Joanna nodded, unable to see where this was going.
“Well, what if, when you heard this patient say, ‘Fifty-eight,’ your subconscious connected it to the Titanic, because of all the stories Uncle Pat told you, and that was why when you went under, you saw the Titanic? Because he’d influenced you. He could have been talking about anything, but you connected it to the Carpathia.”
It made perfect sense. She had been steeled against seeing the relatives and angels and life reviews everyone else reported. But that didn’t mean she hadn’t had expectations. She’d spent the last two years watching her subjects’ expressions, and their body language, trying to find out what their near-death experiences were like. “Oh, no, oh, no, oh, no,” Amelia had said, and Mrs. Woollam had held her Bible to her frail chest and said, “How can it not be frightening?”

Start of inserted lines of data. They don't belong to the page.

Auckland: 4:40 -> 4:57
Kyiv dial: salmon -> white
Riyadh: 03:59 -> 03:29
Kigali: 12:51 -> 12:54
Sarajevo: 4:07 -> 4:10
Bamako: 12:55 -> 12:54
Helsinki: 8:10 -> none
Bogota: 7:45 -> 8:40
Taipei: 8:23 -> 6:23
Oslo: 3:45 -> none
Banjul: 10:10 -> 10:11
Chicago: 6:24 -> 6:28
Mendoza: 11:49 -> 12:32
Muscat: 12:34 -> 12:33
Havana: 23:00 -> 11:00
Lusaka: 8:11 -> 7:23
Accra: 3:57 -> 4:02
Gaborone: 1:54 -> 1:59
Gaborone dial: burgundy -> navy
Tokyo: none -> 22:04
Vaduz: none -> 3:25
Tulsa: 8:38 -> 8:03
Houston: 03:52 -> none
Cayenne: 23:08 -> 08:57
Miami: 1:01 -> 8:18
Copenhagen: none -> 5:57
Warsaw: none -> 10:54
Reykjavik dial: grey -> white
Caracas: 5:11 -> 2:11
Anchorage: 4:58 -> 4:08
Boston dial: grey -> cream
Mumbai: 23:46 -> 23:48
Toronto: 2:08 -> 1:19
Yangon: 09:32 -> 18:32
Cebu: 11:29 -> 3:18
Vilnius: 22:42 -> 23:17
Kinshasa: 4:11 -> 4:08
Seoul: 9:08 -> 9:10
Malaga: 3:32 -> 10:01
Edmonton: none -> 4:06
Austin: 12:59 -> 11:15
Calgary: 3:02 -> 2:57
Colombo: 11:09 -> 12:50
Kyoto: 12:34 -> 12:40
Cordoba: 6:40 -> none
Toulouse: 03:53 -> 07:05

And during the period right before she’d gone under, she had been thinking about Greg Menotti, worrying over what he’d said, trying to make sense of it. She had thought “fifty-eight” sounded familiar. Her subconscious mind must have remembered that was how far away the Carpathia had been and triggered the other memories, triggered the NDE and the reference to Mr. Briarley, and it wasn’t the engines stopping that was the connection she’d been trying to remember, it was Mr. Briarley saying, “The Carpathia was fifty-eight miles away, too far for her to come in time.”
“That has to be it,” Joanna said. “It makes perfect sense.”
“But how does the book fit into it?” Kit asked. “I’ll bet it has a poem or something in it about the Carpathia and if it does, that will prove it,” she said excitedly. “This is just like a detective story.” She put down the book and began threading her way through the pans and groceries. “I’ll go get it.”
“I don’t want you to disturb Mr. Bri—”
“I’ll be quiet. Be right back,” she said and went down the hall.
Joanna picked up The Titanic: Symbol for Our Time and looked at the picture of the half-sinking ship with a rocket bursting above it. If Greg Menotti had been the influence for her NDE, then that would explain why he was in it. And Mr. Briarley—
“Oh, no!” Kit said from the study, and Joanna stood up quickly, knocking her knee against the table leg as she did. A stack of plates slid toward the edge, and a half-dozen dinner knives went onto the floor with a clatter.
Joanna dived for the plates and moved them back from the edge. “What’s wrong?” she called to Kit, maneuvering the maze of pans and salad-dressing bottles between her and the door.